Let $n$ be a positive integer and $s>0$ a real number. Must there exist positive real numbers $x_1,x_2,\dots,x_n<s$ such that no nontrivial linear combination of $x_1,x_2,\dots,x_n$ (with rational coefficients) is an integer?
This should be possible by taking the $x_i$'s to be "independent" irrational numbers. But I'm not sure how to prove it formally or what theorem to use.
On
You are totally right.

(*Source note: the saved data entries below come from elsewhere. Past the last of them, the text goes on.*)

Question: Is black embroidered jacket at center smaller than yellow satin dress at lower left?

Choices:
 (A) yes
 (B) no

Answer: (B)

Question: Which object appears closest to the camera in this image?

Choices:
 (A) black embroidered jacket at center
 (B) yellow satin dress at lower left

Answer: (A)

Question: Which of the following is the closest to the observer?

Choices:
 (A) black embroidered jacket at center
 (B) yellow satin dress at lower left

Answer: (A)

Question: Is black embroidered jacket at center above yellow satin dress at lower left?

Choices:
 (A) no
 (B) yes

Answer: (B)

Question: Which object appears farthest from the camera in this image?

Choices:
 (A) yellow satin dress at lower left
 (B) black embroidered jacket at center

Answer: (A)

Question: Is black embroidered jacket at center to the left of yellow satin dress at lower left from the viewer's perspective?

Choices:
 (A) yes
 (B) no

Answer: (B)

Formally, we can go like this:
Starting with the subspace $V_0 = \mathbb Q = \langle 1\rangle$
a. there's an $x_1\in \mathbb R \backslash V_0$, let $V_1 = \langle 1, x_1\rangle$.
b. there's an $x_2\in \mathbb R \backslash V_1$, let $V_2 = \langle 1, x_1, x_2\rangle$.
c. ...
Finally, you would get the desired $x_1,\dots, x_n$, and if any of them is $\ge s$, just divide it by some positive integer so that it becomes less than $s$.

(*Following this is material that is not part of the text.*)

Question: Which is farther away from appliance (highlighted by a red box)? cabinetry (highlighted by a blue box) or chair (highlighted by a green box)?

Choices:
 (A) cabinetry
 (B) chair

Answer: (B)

I left it to you to prove that $1, x_1, \dots, x_n$ are linearly independent. But I'm pretty sure that it should be mentioned in most linear algebra course.
On
The fact that $ \mathbb R $ is uncountable guarantees that it is infinite-dimensional as a $\mathbb Q $-vector space. So there exist irrational $y_1,\ldots,y_n $ such that $y_1,\ldots,y_n,1 $ are linearly independent. Now take $x_j=|y_j|$, $j=1,\ldots,n$. As $-1\in\mathbb Q $, these are still linearly independent (together with $1$) and so no rational combination is an integer.
Finally, if $s>0$ is fixed, take $m\in\mathbb N $ with $m>\max \{x_1/s,\ldots,x_n/s\} $. Then $$\frac {x_1}{m},\ldots,\frac {x_n}{m} $$ are all smaller than $s $ and still no rational linear combination of them can be an integer.
Assuming the linear combinations you allow have rationals (or integers) multiplying the $x$s there are independent sets. Start with $x_1$ being some irrational. There are only countably many linear combinations of $x_1$, so pick $x_2$ to be some irrational that is not equal to any of them. Now there are only countably many linear combinations of $x_1,x_2$, so pick $x_3$ to be some irrational not equal to any of them. As there are uncountably many irrationals less than $s$ you can find one. Keep going. You can allow the list of $x$s to be countably infinite and the argument still holds.